The LTI 1.1 rotation process is simpler than LTI 1.3 because you can regenerate credentials directly in Zoom without creating a new credential. End-user downtime is less than one minute, and the total process takes approximately 15–20 minutes.

Do not delete and recreate the Canvas External Tool. Doing so will break existing course placements and require you to reinstall the tool across all courses.

Step 1: Remove and reinstall the LTI Pro app in the Zoom Marketplace

Uninstalling and reinstalling the LTI Pro app rotates the admin's token with Zoom (not the LTI credential itself). All configuration data is preserved for 7 days after uninstallation. Reinstalling within this window restores all your existing settings automatically.

1. Sign in to the Zoom App Marketplace as an admin.
2. Uninstall the LTI Pro app:
   1. In the top-right corner, click Manage.
   2. Under Admin app management, click Apps on account.
   3. Search for the LTI Pro app.
   4. To the right of the app, click the ellipsis icon.
   5. Click Settings.
   6. Click the Manage app tab.
   7. Click Remove.
   8. Confirm by clicking Remove App.
3. Reinstall the LTI Pro app:
   
   1. On the LTI Pro app page, click Add.
   2. Click Connect.
   3. Click Allow.
   4. Proceed with LTI 1.1 credential regeneration.

Step 2: Regenerate the LTI 1.1 secret in Zoom

After reinstalling the LTI Pro app, you will be directed to the Credential List, where you will regenerate your LTI 1.1 credential.

1. On the LTI Pro configuration page, locate your LTI 1.1 credential and click Edit.
2. Next to LTI Secret, click Regenerate.
   A new LTI Secret will be generated.
3. Copy the new LTI Key and LTI Secret.
4. Proceed with updating the Canvas External Tool configuration.

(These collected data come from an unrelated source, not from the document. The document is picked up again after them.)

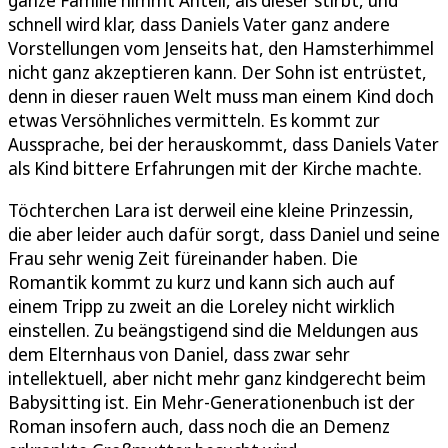
schnell wird klar, dass Daniels Vater ganz andere
Vorstellungen vom Jenseits hat, den Hamsterhimmel
nicht ganz akzeptieren kann. Der Sohn ist entrüstet,
denn in dieser rauen Welt muss man einem Kind doch
etwas Versöhnliches vermitteln. Es kommt zur
Aussprache, bei der herauskommt, dass Daniels Vater
als Kind bittere Erfahrungen mit der Kirche machte.
Töchterchen Lara ist derweil eine kleine Prinzessin,
die aber leider auch dafür sorgt, dass Daniel und seine
Frau sehr wenig Zeit füreinander haben. Die
Romantik kommt zu kurz und kann sich auch auf
einem Tripp zu zweit an die Loreley nicht wirklich
einstellen. Zu beängstigend sind die Meldungen aus
dem Elternhaus von Daniel, dass zwar sehr
intellektuell, aber nicht mehr ganz kindgerecht beim
Babysitting ist. Ein Mehr-Generationenbuch ist der
Roman insofern auch, dass noch die an Demenz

Step 3: Update the Canvas External Tool configuration

1. Sign in to Canvas.
2. Click Settings, then click Apps.
3. Locate your existing Zoom LTI 1.1 tool.
4. Update the Consumer Key and Shared Secret fields with the new values from Zoom LTI Pro.
5. Save the changes.
6. (Optional) Proceed to the How to rotate optional integration credentials section if you also want to rotate credentials for optional integrations such as Canvas Calendar or the Phone app.

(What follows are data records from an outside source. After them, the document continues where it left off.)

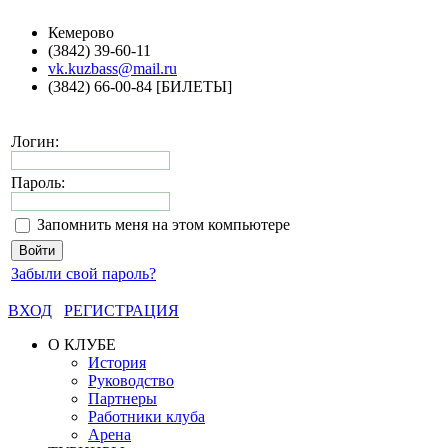
Кемерово
(3842) 39-60-11
vk.kuzbass@mail.ru
(3842) 66-00-84 [БИЛЕТЫ]
Логин:
Пароль:
Запомнить меня на этом компьютере
Забыли свой пароль?
ВХОД
РЕГИСТРАЦИЯ
О КЛУБЕ
История
Руководство
Партнеры
Работники клуба
Арена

How to rotate optional integration credentials

After completing the main credential rotation for LTI 1.3 or LTI 1.1, you can rotate credentials for the Canvas Calendar and Phone integrations as needed for additional security.

(Optional) Rotate Canvas Calendar credentials

1. Sign in to the Zoom App Marketplace as an admin.
2. In the top-right corner, click Manage.
3. Under Admin app management, click Apps on account.
4. Search for the LTI Pro app.
5. To the right of the app, click the ellipsis icon.
6. Click Configure.
7. Next to your LTI credential, click Edit.
8. Click the 3rd Party Credentials tab.
9. Rotate the Canvas Calendar API credentials.
   Note: Users will need to reauthorize their calendar access after this rotation is complete.

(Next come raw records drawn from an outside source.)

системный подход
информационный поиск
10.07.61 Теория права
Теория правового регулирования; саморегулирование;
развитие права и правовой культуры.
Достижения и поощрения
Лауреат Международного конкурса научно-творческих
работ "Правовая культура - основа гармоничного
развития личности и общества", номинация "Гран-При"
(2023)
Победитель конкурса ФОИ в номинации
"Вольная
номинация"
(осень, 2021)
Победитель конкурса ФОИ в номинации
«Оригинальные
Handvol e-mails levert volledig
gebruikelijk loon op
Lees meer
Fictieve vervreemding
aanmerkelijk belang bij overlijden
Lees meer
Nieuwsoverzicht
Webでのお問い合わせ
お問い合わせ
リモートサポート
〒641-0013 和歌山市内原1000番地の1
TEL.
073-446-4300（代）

(Optional) Rotate Phone app credentials

The Zoom Phone app launches through LTI Pro, so rotating the LTI credential automatically secures the Phone integration as well. However, you can take the following additional precaution if desired.

1. Sign in to the Zoom App Marketplace.
2. Locate the Zoom Phone app in your added apps.
3. Remove and re-add the Phone app.

For questions about the underlying Instructure incident, refer to Instructure's status page or contact your Canvas administrator.